Dopiero teraz Hermiona zorientowała się, że Greengrass jest cała zapłakana. Szybko otworzyła drzwi i wprowadziła ją do mieszkania.
- Na Wielkiego Godryka, co się stało? – Zaczęła rozmowę dopiero, gdy Astoria zdjęła pelerynę i usiadła na kanapie.
- Dracona aresztowano… - wyszeptała, znów zalewając się łzami.
Hermiona przygryzła wargę, czując, jak ta wiadomość powoli dociera do jej świadomości. Więc jednak się stało. Naprawdę to zrobił.
- Lucjusz Malfoy nie żyje – wyszeptała Greengrass, wycierając nos w rękaw szaty. – Zginął wczoraj wieczorem. Avada prosto w serce.
Hermiona drgnęła. Wczoraj wieczorem?
- To nie Draco go zabił? – wypaliła bez zastanowienia.
Ku jej zdziwieniu Astoria smutno pokiwała głową.
- Ivan to zrobił – wyjaśniła i na powrót zalała się łzami.
- Naprawdę? – Hermiona była w szoku. Dlaczego ochroniarz Malfoya posunął się do czegoś takiego?
- On kocha Dracona jak własnego syna. Oddałby za niego życie. Nie chciał, by Draco sam musiał tego dokonać. – Astoria szlochała rozdzierająco.
- Skoro to on, to dlaczego to Draco został aresztowany? – Hermiona zaczęła nerwowo krążyć po pokoju.
- To przez starego Notta. Szuka sposobu na przejęcie majątku Malfoyów. Wie, że Draco bardzo mocno pokłócił się o coś z Lucjuszem. A poza tym… Draco nie zaprzeczył. Nie ma też żadnego alibi.
- Żartujesz?! Czy on oszalał? Pozwoli się skazać za coś czego, nie zrobił? – Hermiona poczuła, jak ogarnia ją wściekłość.
- Ivan mu nie pozwoli. – Astoria zawyła niczym ranne zwierzę i osunęła się na podłogę.
Hermiona szybko pobiegła do kuchni po szklankę wody.
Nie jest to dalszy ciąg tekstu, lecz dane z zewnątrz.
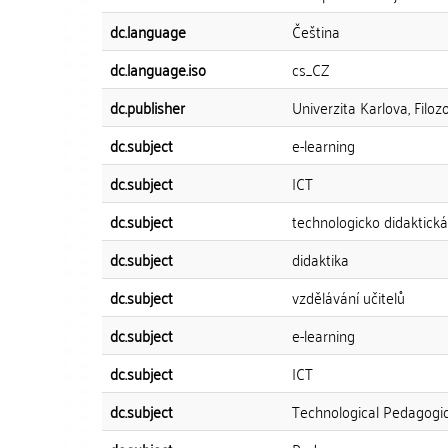
dc.language
Čeština
dc.language.iso
cs_CZ
dc.publisher
Univerzita Karlova, Filozo
dc.subject
e-learning
dc.subject
ICT
dc.subject
technologicko didaktick
dc.subject
didaktika
dc.subject
vzdělávání učitelů
dc.subject
e-learning
dc.subject
ICT
dc.subject
Technological Pedagogi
Dopiero po dłuższej chwili Greengrass odzyskała panowanie nad sobą.
- Ja go kocham… - wyszeptała, wzdychając ciężko.
- Wiem… - Hermiona objęła ją ramieniem, okazując wsparcie.
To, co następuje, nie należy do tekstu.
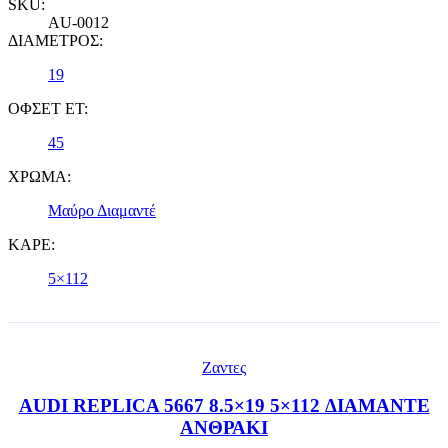
SKU:
AU-0012
ΔΙΑΜΕΤΡΟΣ:
19
ΟΦΣΕΤ ET:
45
ΧΡΩΜΑ:
Μαύρο Διαμαντέ
ΚΑΡΕ:
5×112
Ζαντες
AUDI REPLICA 5667 8.5×19 5×112 ΔΙΑΜΑΝΤΕ
ΑΝΘΡΑΚΙ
- On myślał, że nikt się nie dowie. Chciał uratować Draco przed tym wszystkim, ale Nott wyczuł swoją szansę. Nie odpuści, póki dziedzic Malfoyów nie zniknie – westchnęła ciężko. - Ivan mówi, że nie ma wyboru. Nie pozwoli skrzywdzić Smoka. Musi się przyznać i przekazać im swoje wspomnienia oraz różdżkę. Na pewno dostanie pocałunek De…De… - Astoria aż zakrztusiła się łzami. – Musisz mi pomóc, Granger! – zawołała. -  Tylko ty możesz to zrobić! Mogę nawet na nowo ujawnić się w świecie magii, ale przecież nie mam nic na obronę Draco…
- Jak ci mogę pomóc? – zapytała Hermiona.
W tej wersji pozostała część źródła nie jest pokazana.